Silence was a weapon growing up.
Evenings were spent walking through mine fields of suspicious glances and accusatory assumptions.
The silent treatment the only way my parents could stand each other for years before they finally raised the white flag.
I knew that there were violent wars raging behind closed mouths.
I knew expressing my emotions was not allowed because they could not handle what resided within me.
I learned to avoid the fight.
As I grew I realized how little I expressed love to my partners.
How little I was able to ask for what I needed.
How little I could share without fear of the silence.  
You see, silence and rejection are one and the same to me.
I wear my heart on my sleeve and write all the deep things so that maybe even when my tongue wont participate I can still express what needs released.

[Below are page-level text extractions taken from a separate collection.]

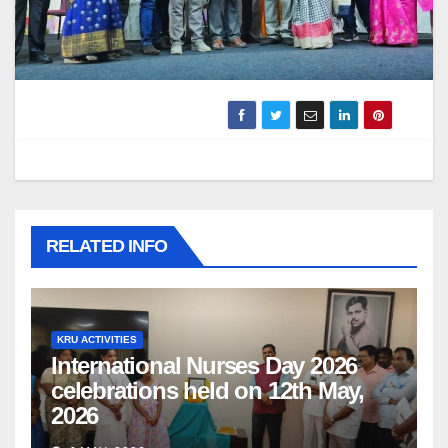
RELATED INFO
KRU ACTIVITIES
International Nurses Day 2026
celebrations held on 12th May,
2026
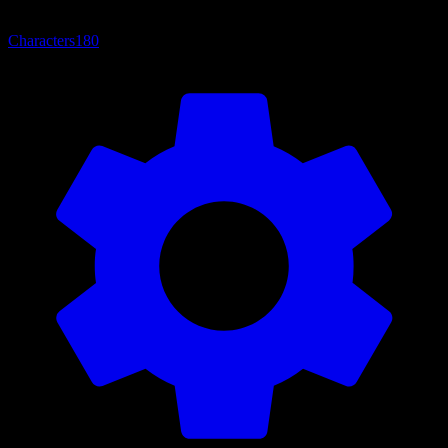
Characters
180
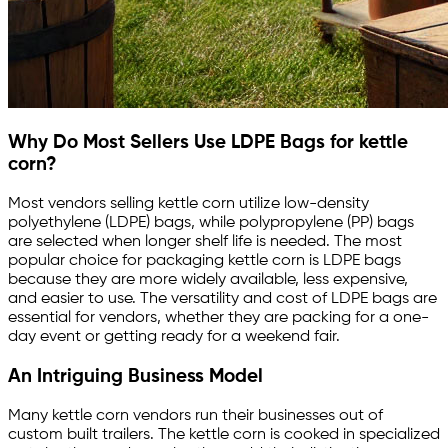
Why Do Most Sellers Use LDPE Bags for kettle
corn?
Most vendors selling kettle corn utilize low-density
polyethylene (LDPE) bags, while polypropylene (PP) bags
are selected when longer shelf life is needed. The most
popular choice for packaging kettle corn is LDPE bags
because they are more widely available, less expensive,
and easier to use. The versatility and cost of LDPE bags are
essential for vendors, whether they are packing for a one-
day event or getting ready for a weekend fair.
An Intriguing Business Model
Many kettle corn vendors run their businesses out of
custom built trailers. The kettle corn is cooked in specialized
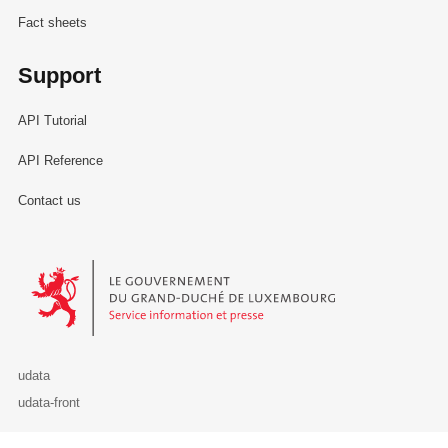
Fact sheets
Support
API Tutorial
API Reference
Contact us
Le Gouvernement du Grand-Duché de Luxembourg - Service Informa
udata
udata-front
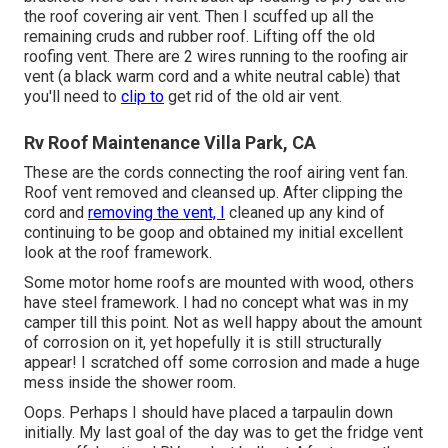
the roof covering air vent. Then I scuffed up all the
remaining cruds and rubber roof. Lifting off the old
roofing vent. There are 2 wires running to the roofing air
vent (a black warm cord and a white neutral cable) that
you'll need to
clip to
get rid of the old air vent.
Rv Roof Maintenance Villa Park, CA
These are the cords connecting the roof airing vent fan.
Roof vent removed and cleansed up. After clipping the
cord and
removing the vent, I
cleaned up any kind of
continuing to be goop and obtained my initial excellent
look at the roof framework.
Some motor home roofs are mounted with wood, others
have steel framework. I had no concept what was in my
camper till this point. Not as well happy about the amount
of corrosion on it, yet hopefully it is still structurally
appear! I scratched off some corrosion and made a huge
mess inside the shower room.
Oops. Perhaps I should have placed a tarpaulin down
initially. My last goal of the day was to get the fridge vent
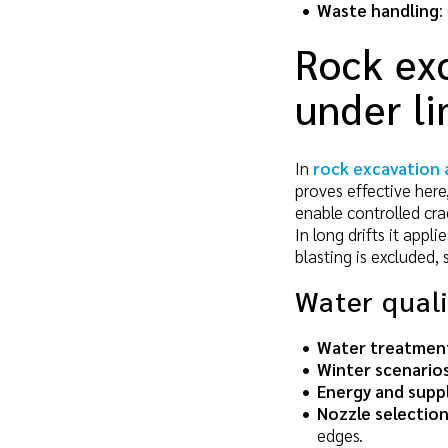
Waste handling
:
Rock exc
under li
In
rock excavation 
proves effective here,
enable controlled cra
In long drifts it appl
blasting is excluded,
Water qual
Water treatmen
Winter scenario
Energy and supp
Nozzle selectio
edges.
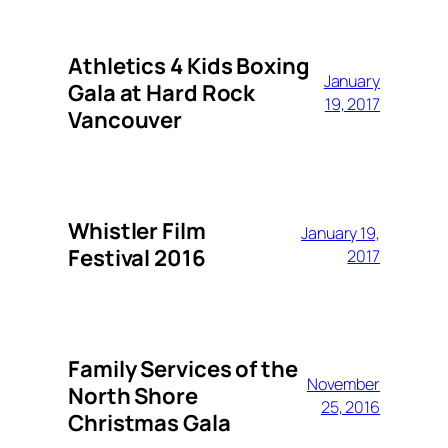
Athletics 4 Kids Boxing
January
Gala at Hard Rock
19, 2017
Vancouver
Whistler Film
January 19,
Festival 2016
2017
Family Services of the
November
North Shore
25, 2016
Christmas Gala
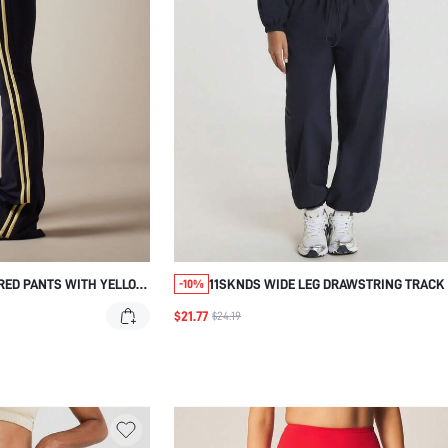
RED PANTS WITH YELLOW
11SKNDS WIDE LEG DRAWSTRING TRACK
-10%
WITH ELASTIC WAIST, RELAXED FIT JOG
$21.77
$24.19
WITH SIDE POCKETS, CASUAL STREETW
TAPERED ATHLETIC TROUSERS FOR ALL 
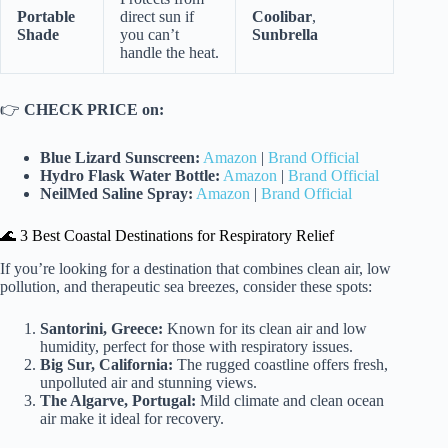
Portable
direct sun if
Coolibar
,
Shade
you can’t
Sunbrella
handle the heat.
👉
CHECK PRICE on:
Blue Lizard Sunscreen:
Amazon
|
Brand Official
Hydro Flask Water Bottle:
Amazon
|
Brand Official
NeilMed Saline Spray:
Amazon
|
Brand Official
🌊 3 Best Coastal Destinations for Respiratory Relief
If you’re looking for a destination that combines clean air, low
pollution, and therapeutic sea breezes, consider these spots:
Santorini, Greece:
Known for its clean air and low
humidity, perfect for those with respiratory issues.
Big Sur, California:
The rugged coastline offers fresh,
unpolluted air and stunning views.
The Algarve, Portugal:
Mild climate and clean ocean
air make it ideal for recovery.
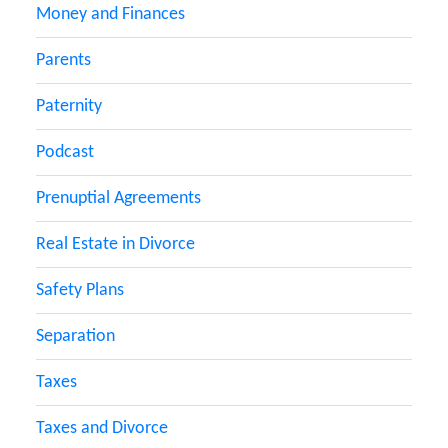
Money and Finances
Parents
Paternity
Podcast
Prenuptial Agreements
Real Estate in Divorce
Safety Plans
Separation
Taxes
Taxes and Divorce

So many times even my written words have been met with silence.
Every time it happens I can feel part of my heart scream and fall into it’s own silence.
I’ll get my voice back, though it hurts differently each time.
By now my heart may look like some frankenstein patchwork.
Needled together by sheer stubbornness and the love of a handful of equally traumatized people.
So please, even if you dont like what I have to say, dont remain silent.
Your voice needs an outlet too.
Say what you mean and mean what you say is a skill to develop.
It is worth it.
It takes time and bravery. And trusting the right people.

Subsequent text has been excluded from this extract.